Thaw Seen in Stock Loans

The terms are stricter now, but bank stock lending is back.

After going into hibernation during the financial crisis, bank stock loans once again are allowing small bank holding companies to borrow against their stock and pump the proceeds into subsidiary banks-while giving bank stock lenders a chance to revisit an old business line.

With regulators of small firms generally more concerned with capital ratios at the bank level rather than the holding company, more bank holding companies (generally those with less than $500 million in assets) are using the loans to finance mergers and acquisitions, to invest in internal growth strategies or to restore depleted capital. Activity in these areas has picked up as the economy and banking industry rebound to health.

"Increasingly, banks are trying to take advantage of opportunities rather than just dealing with problems," says Jeff Gerrish, chairman of Gerrish McCreary Smith Consultants. That goes not just for borrowers but also for lenders, primarily bankers' banks that act as correspondent banks for community institutions.

"Lenders are now coming out," says Gerrish, whose Memphis firm helps community banks find loans. "We did four or five transactions last year after doing virtually none in 2008 to 2010."

Midwest Independent Bank in Jefferson City, Mo., has seen a "gentle" rise in its portfolio of bank stock loans since early 2009, says Bill Lloyd, the bank's chief lending officer. His firm initiated 12 new bank stock loans last year, along with several renewals. Demand isn't "wild," but it is steady, Lloyd says. "As long as you have smaller community banks, there will be a need for bank stock lending."

Some borrowers simply use the loans to pay shareholders who want to cash out. Others send the proceeds of the loans downstream to the bank level to finance a variety of activities. Bankers and consultants say the loans generally amount to $1 million to $10 million, with an interest rate of 4 percent to 6 percent and a maturity of three to 12 years. In the wake of the financial crisis, lenders are demanding stricter terms. They want 100 percent of the bank's stock as collateral and will accept no less than 50 percent, says Gerrish's colleague Greyson Tuck.
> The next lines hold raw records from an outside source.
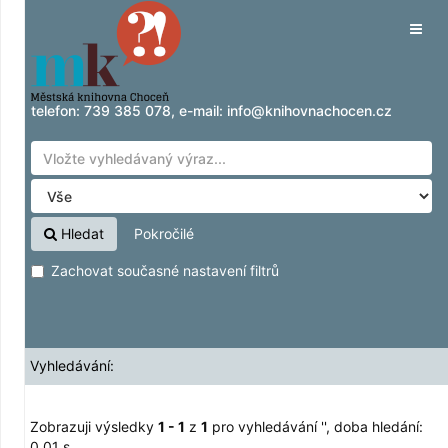
Zobrazuji výsledky
Přeskočit na obsah
1 - 1
z
1
pro vyhledávání '
'
Tog
navig
telefon:
739 385 078
, e-mail:
info@knihovnachocen.cz
Hledat
Pokročilé
Zachovat současné nastavení filtrů
Vyhledávání:
Zobrazuji výsledky
1 - 1
z
1
pro vyhledávání '
'
, doba hledání:
0,01 s.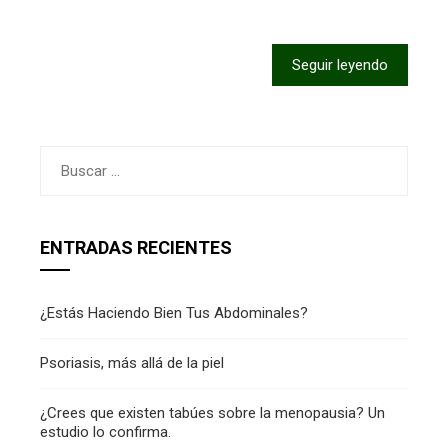
Seguir leyendo
Buscar:
ENTRADAS RECIENTES
¿Estás Haciendo Bien Tus Abdominales?
Psoriasis, más allá de la piel
¿Crees que existen tabúes sobre la menopausia? Un
estudio lo confirma.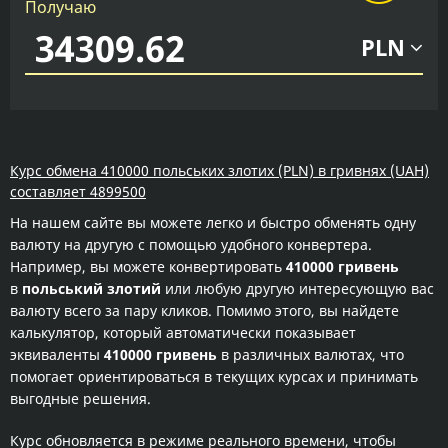
Получаю
PLN
Курс обмена 410000 польських злотих (PLN) в гривнях (UAH)
составляет 4899500
На нашем сайте вы можете легко и быстро обменять одну
валюту на другую с помощью удобного конвертера.
Например, вы можете конвертировать
410000 гривень
в
польський злотий
или любую другую интересующую вас
валюту всего за пару кликов. Помимо этого, вы найдете
калькулятор, который автоматически показывает
эквиваленты
410000 гривень
в различных валютах, что
помогает ориентироваться в текущих курсах и принимать
выгодные решения.
Курс обновляется в режиме реального времени, чтобы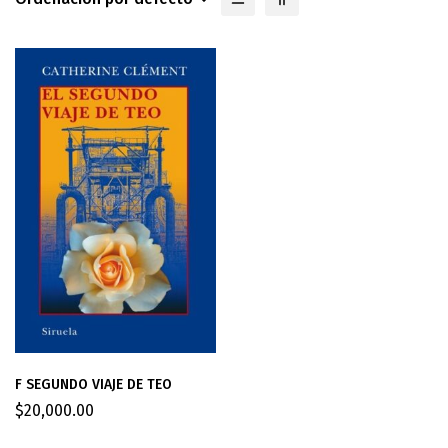
F SEGUNDO VIAJE DE TEO
$
20,000.00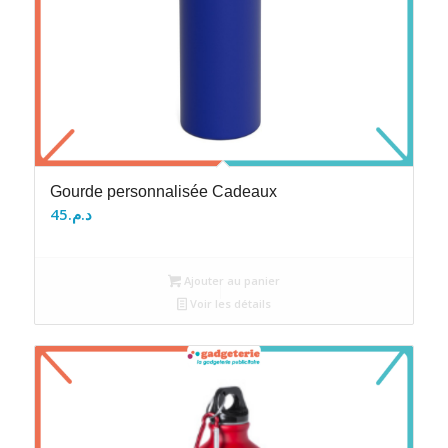
Gourde personnalisée Cadeaux
45
د.م.
Ajouter au panier
Voir les détails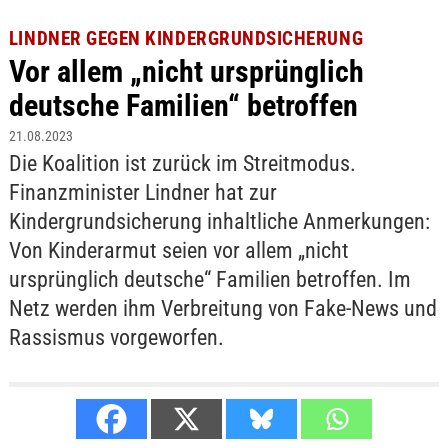
LINDNER GEGEN KINDERGRUNDSICHERUNG
Vor allem „nicht ursprünglich
deutsche Familien“ betroffen
21.08.2023
Die Koalition ist zurück im Streitmodus.
Finanzminister Lindner hat zur
Kindergrundsicherung inhaltliche Anmerkungen:
Von Kinderarmut seien vor allem „nicht
ursprünglich deutsche“ Familien betroffen. Im
Netz werden ihm Verbreitung von Fake-News und
Rassismus vorgeworfen.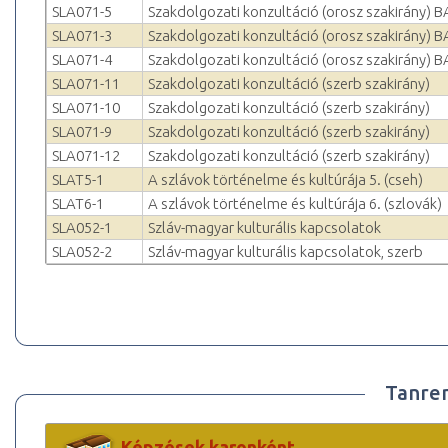
SLA071-5
Szakdolgozati konzultáció (orosz szakirány) B
SLA071-3
Szakdolgozati konzultáció (orosz szakirány) B
SLA071-4
Szakdolgozati konzultáció (orosz szakirány) B
SLA071-11
Szakdolgozati konzultáció (szerb szakirány)
SLA071-10
Szakdolgozati konzultáció (szerb szakirány)
SLA071-9
Szakdolgozati konzultáció (szerb szakirány)
SLA071-12
Szakdolgozati konzultáció (szerb szakirány)
SLAT5-1
A szlávok történelme és kultúrája 5. (cseh)
SLAT6-1
A szlávok történelme és kultúrája 6. (szlovák)
SLA052-1
Szláv-magyar kulturális kapcsolatok
SLA052-2
Szláv-magyar kulturális kapcsolatok, szerb
Tanre
Képzések karonként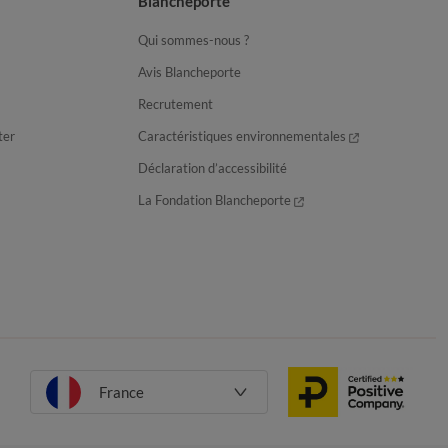
Blancheporte
Qui sommes-nous ?
Avis Blancheporte
Recrutement
ter
Caractéristiques environnementales
Déclaration d’accessibilité
La Fondation Blancheporte
France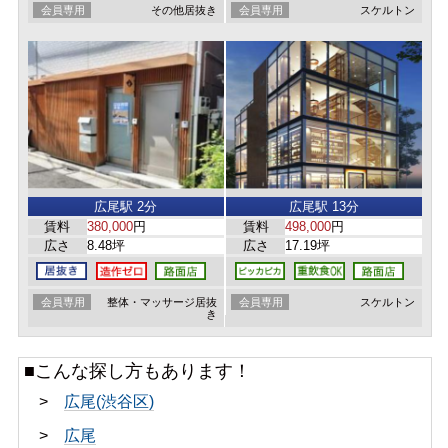
会員専用
その他居抜き
会員専用
スケルトン
広尾駅 2分
広尾駅 13分
賃料
380,000
円
賃料
498,000
円
広さ
8.48坪
広さ
17.19坪
会員専用
整体・マッサージ居抜
会員専用
スケルトン
き
■こんな探し方もあります！
>
広尾(渋谷区)
>
広尾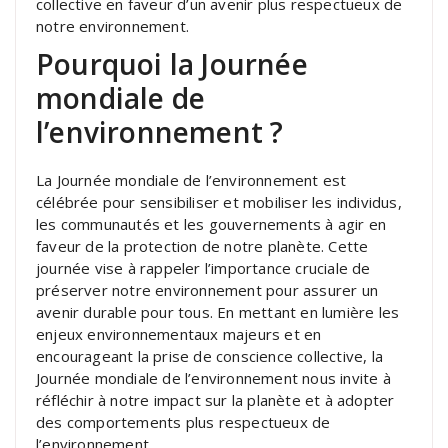
collective en faveur d’un avenir plus respectueux de
notre environnement.
Pourquoi la Journée
mondiale de
l’environnement ?
La Journée mondiale de l’environnement est
célébrée pour sensibiliser et mobiliser les individus,
les communautés et les gouvernements à agir en
faveur de la protection de notre planète. Cette
journée vise à rappeler l’importance cruciale de
préserver notre environnement pour assurer un
avenir durable pour tous. En mettant en lumière les
enjeux environnementaux majeurs et en
encourageant la prise de conscience collective, la
Journée mondiale de l’environnement nous invite à
réfléchir à notre impact sur la planète et à adopter
des comportements plus respectueux de
l’environnement.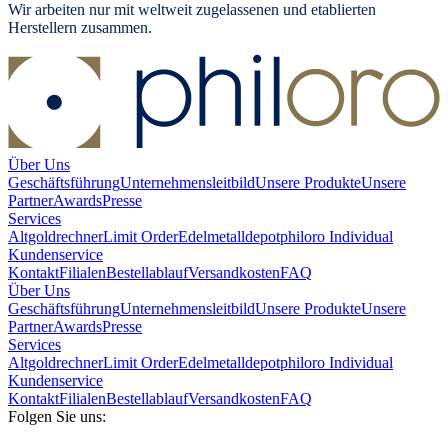
Wir arbeiten nur mit weltweit zugelassenen und etablierten
Herstellern zusammen.
Über Uns
Geschäftsführung
Unternehmensleitbild
Unsere Produkte
Unsere
Partner
Awards
Presse
Services
Altgoldrechner
Limit Order
Edelmetalldepot
philoro Individual
Kundenservice
Kontakt
Filialen
Bestellablauf
Versandkosten
FAQ
Über Uns
Geschäftsführung
Unternehmensleitbild
Unsere Produkte
Unsere
Partner
Awards
Presse
Services
Altgoldrechner
Limit Order
Edelmetalldepot
philoro Individual
Kundenservice
Kontakt
Filialen
Bestellablauf
Versandkosten
FAQ
Folgen Sie uns: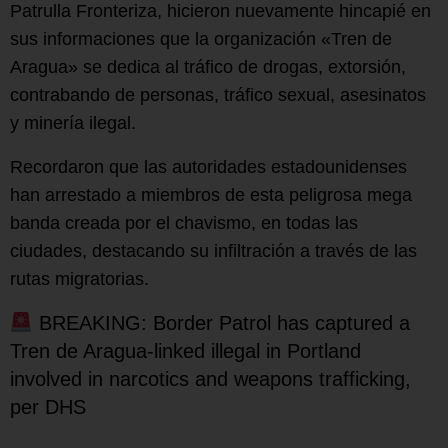
Patrulla Fronteriza, hicieron nuevamente hincapié en
sus informaciones que la organización «Tren de
Aragua» se dedica al tráfico de drogas, extorsión,
contrabando de personas, tráfico sexual, asesinatos
y minería ilegal.
Recordaron que las autoridades estadounidenses
han arrestado a miembros de esta peligrosa mega
banda creada por el chavismo, en todas las
ciudades, destacando su infiltración a través de las
rutas migratorias.
BREAKING: Border Patrol has captured a
Tren de Aragua-linked illegal in Portland
involved in narcotics and weapons trafficking,
per DHS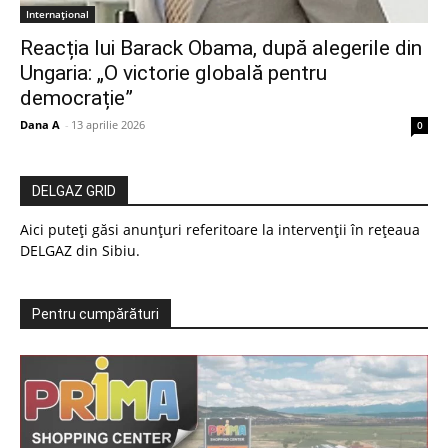
Internațional
Reacția lui Barack Obama, după alegerile din
Ungaria: „O victorie globală pentru
democrație”
Dana A
-
13 aprilie 2026
0
DELGAZ GRID
Aici puteți găsi anunțuri referitoare la intervenții în rețeaua
DELGAZ din Sibiu.
Pentru cumpărături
Midwest Independent Bank typically requires 100 percent, "so we end up with a very conservative loan to value," Lloyd says. "If I have to foreclose, I need control of the bank."

Lloyd says the loans also come with performance covenants "that we hadn't used previously to manage loans better in these uncertain times." Asset quality, capital adequacy and earnings performance are measured quarterly as part of the covenants.

Finlayson Bancshares of Finlayson, Minn., took out two bank stock loans last year for a combined $5 million. Both loans were used to finance mergers. The company's Northview Bank bought First National Bank of Sandstone, Minn., and its First Independent Bank subsidiary bought State Bank of Lucan, Minn. The loans came from United Bankers' Bank of Bloomington, Minn. Finlayson has borrowed from UBB nine times over the last 25 years to finance purchases of banks or individual branches, says Bruce Pogatchnik, vice president of Finlayson.

This time around, "we weren't running around looking for banks," he says. "Lucan approached us, and the other one we bumped into."

Pogatchnik's family owns all the company's stock and didn't want to pony up more equity itself or dilute its holdings by bringing on new shareholders. "So we just borrowed against the banks that we already have," he says. "We had to put up all our stock as collateral."

The interest payments on the loan are deductible, making the terms attractive. "We borrowed at 5 percent and have a tax deduction that amounts to 40 percent. So the after-tax cost is 3 percent," Pogatchnik says. "No one would want to give you boatloads of capital for 3 percent."

Kevin Bostrom, UBB's chief credit officer, says bank stock loan volume will likely continue to rise. "I'm assuming we will see more M&A activity going forward, and then we would see more activity on our side to fund those transactions. We may see some for internal growth too."